Despite the important role of vascular endothelium in cardiovascular disease (CVD), their limited regeneration capacity remains a vital problem. EPCs improve angiogenesis and participate in endothelium recovery subsequent to vascular injuries [29]. Cardiovascular diseases (CVDs) are directly related to both the decline of EPC mobilization and the number of EPCs present in the damaged site. In this context, Ang II stimulates EPCs migration to ischaemic regions and commences vascularization through VEGF-associated endothelial nitric oxide synthase [30]. The activation of NAPH and subsequent ROS (reactive oxygen species) generation constitutes the stimulatory impact of Ang II on EPCs that is required for normal EPC function. However, the long-term activation of NADPH and oxidative stress is concomitant with cell senescence [31]. Moreover, acute high-dose exposure to Ang II has been shown to negatively modulate EPC function in the hind limb ischaemic rat model [32].

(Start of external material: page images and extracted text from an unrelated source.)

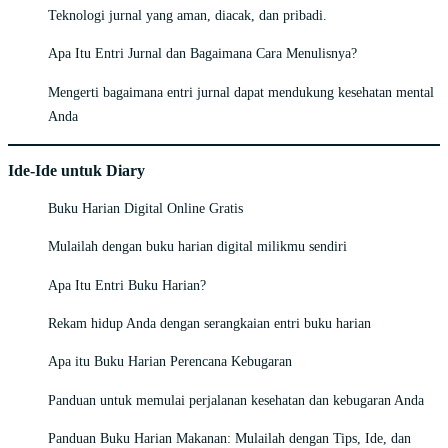
Teknologi jurnal yang aman, diacak, dan pribadi.
Apa Itu Entri Jurnal dan Bagaimana Cara Menulisnya?
Mengerti bagaimana entri jurnal dapat mendukung kesehatan mental
Anda
Ide-Ide untuk Diary
Buku Harian Digital Online Gratis
Mulailah dengan buku harian digital milikmu sendiri
Apa Itu Entri Buku Harian?
Rekam hidup Anda dengan serangkaian entri buku harian
Apa itu Buku Harian Perencana Kebugaran
Panduan untuk memulai perjalanan kesehatan dan kebugaran Anda
Panduan Buku Harian Makanan: Mulailah dengan Tips, Ide, dan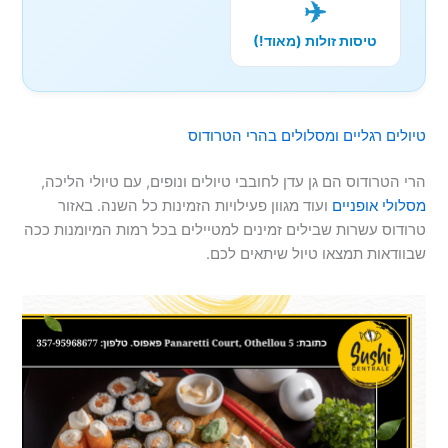
✈️
טיסות זולות (מאוד!)
טיולים רגליים ומסלולים בהרי הטרודוס
הרי הטרודוס הם גן עדן לחובבי טיולים ונופים, עם טיולי הליכה,
מסלולי אופניים
ועוד מגוון פעילויות הזמינות כל השנה. באזור
טרודוס עשרות שבילים זמינים למטיילים בכל רמות המיומנות ככה
שבוודאות תמצאו טיול שיתאים לכם.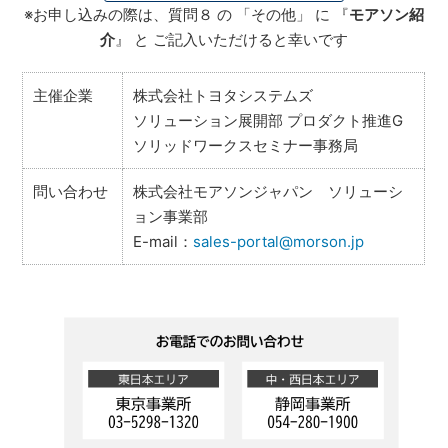
※お申し込みの際は、質問８ の 「その他」 に 『
モアソン紹
介
』 と ご記入いただけると幸いです
主催企業
株式会社トヨタシステムズ
ソリューション展開部 プロダクト推進G
ソリッドワークスセミナー事務局
問い合わせ
株式会社モアソンジャパン ソリューシ
ョン事業部
E-mail：
sales-portal@morson.jp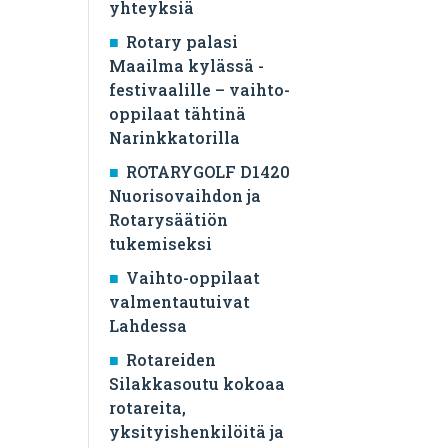
yhteyksiä
Rotary palasi
Maailma kylässä -
festivaalille – vaihto-
oppilaat tähtinä
Narinkkatorilla
ROTARYGOLF D1420
Nuorisovaihdon ja
Rotarysäätiön
tukemiseksi
Vaihto-oppilaat
valmentautuivat
Lahdessa
Rotareiden
Silakkasoutu kokoaa
rotareita,
yksityishenkilöitä ja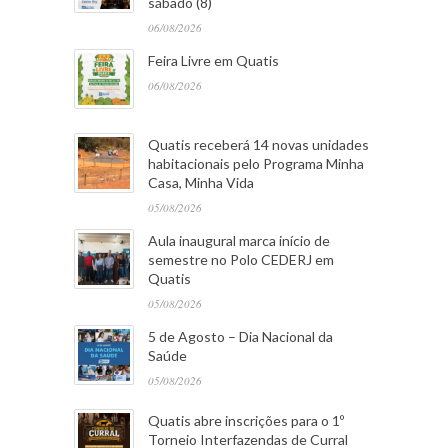
sábado (8)
06/08/2026
Feira Livre em Quatis
06/08/2026
Quatis receberá 14 novas unidades
habitacionais pelo Programa Minha
Casa, Minha Vida
05/08/2026
Aula inaugural marca início de
semestre no Polo CEDERJ em
Quatis
05/08/2026
5 de Agosto – Dia Nacional da
Saúde
05/08/2026
Quatis abre inscrições para o 1º
Torneio Interfazendas de Curral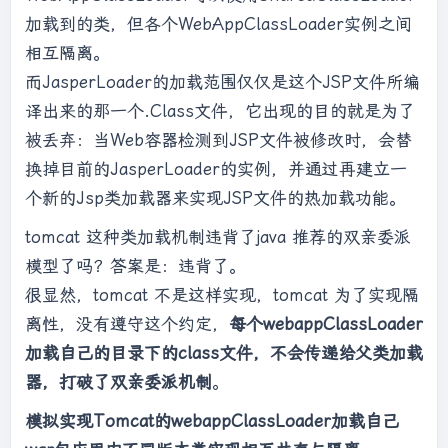
加载到的类，但各个WebAppClassLoader实例之间
相互隔离。
而JasperLoader的加载范围仅仅是这个JSP文件所编
译出来的那一个.Class文件，它出现的目的就是为了
被丢弃：当Web容器检测到JSP文件被修改时，会替
换掉目前的JasperLoader的实例，并通过再建立一
个新的Jsp类加载器来实现JSP文件的热加载功能。
tomcat 这种类加载机制违背了java 推荐的双亲委派
模型了吗？答案是：违背了。
很显然，tomcat 不是这样实现，tomcat 为了实现隔
离性，没有遵守这个约定，
每个webappClassLoader
加载自己的目录下的class文件，不会传递给父类加载
器，打破了双亲委派机制
。
模拟实现Tomcat的webappClassLoader加载自己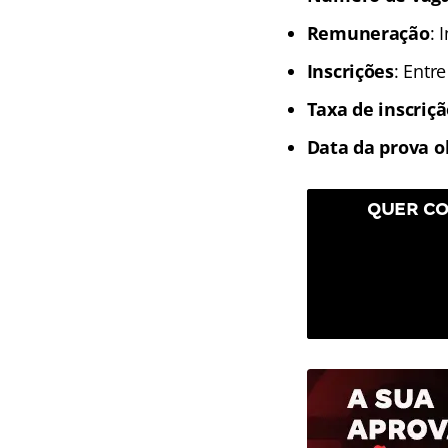
Remuneração
: 
Inscrições
: Entr
Taxa de inscriç
Data da prova o
QUER CO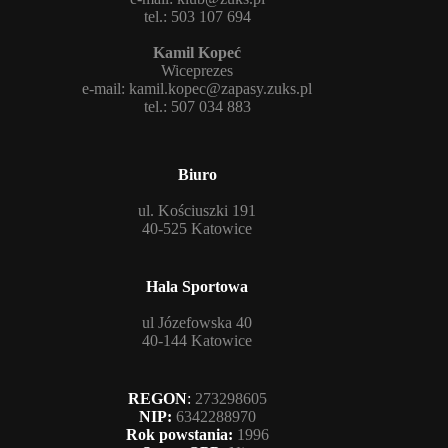
tel.: 503 107 694
Kamil Kopeć
Wiceprezes
e-mail:
kamil.kopec@zapasy.zuks.pl
tel.: 507 034 883
Biuro
ul. Kościuszki 191
40-525 Katowice
Hala Sportowa
ul Józefowska 40
40-144 Katowice
REGON
:
273298605
NIP:
6342288970
Rok powstania:
1996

6. The vascular RAS and erythropoiesis

RAS has been shown to result in progenitor cell senescence and suppression of differentiation and adherence in bone marrow-derived EPCs in Ang II infusion models. This inhibitory impact could be attenuated by the administration of AT1 receptor antagonists [31]. Previous reports have proved the crucial role of Ang II during erythropoiesis [33]. In studies using transgenic mice expressing human renin and angiotensinogen, a drastic rise in levels of erythropoietin was observed, which is a glycoprotein hormone that controls erythropoiesis. Genetic ablation of AT1 receptor from these mice reduced erythropoietin levels and restored haematocrit levels [34]. Also, ACE blockade has been concomitant with haematocrit decrease in vivo [35]. The idea of ACE and/or Ang II being contributed to erythropoiesis was further confirmed by a recent research in which ACE marked haematopoietic stem cells from human embryonic, fetal and adult haematopoietic tissues [36]. However, the mechanism of Ang II-associated regulation of erythropoiesis is mainly unclear. Most of these effects are observed during early phases of erythropoiesis [37]. As mentioned above, some researchers imply that Ang II acts indirectly via its effect on erythropoietin levels [38], whereas others do not agree with this link [39]. The other possible mechanism is proposed to be the involvement of JAK (Janus kinase)/STAT (signal transducer and activator of transcription) pathway. JAK/STAT pathway is known to be activated by Ang II [40].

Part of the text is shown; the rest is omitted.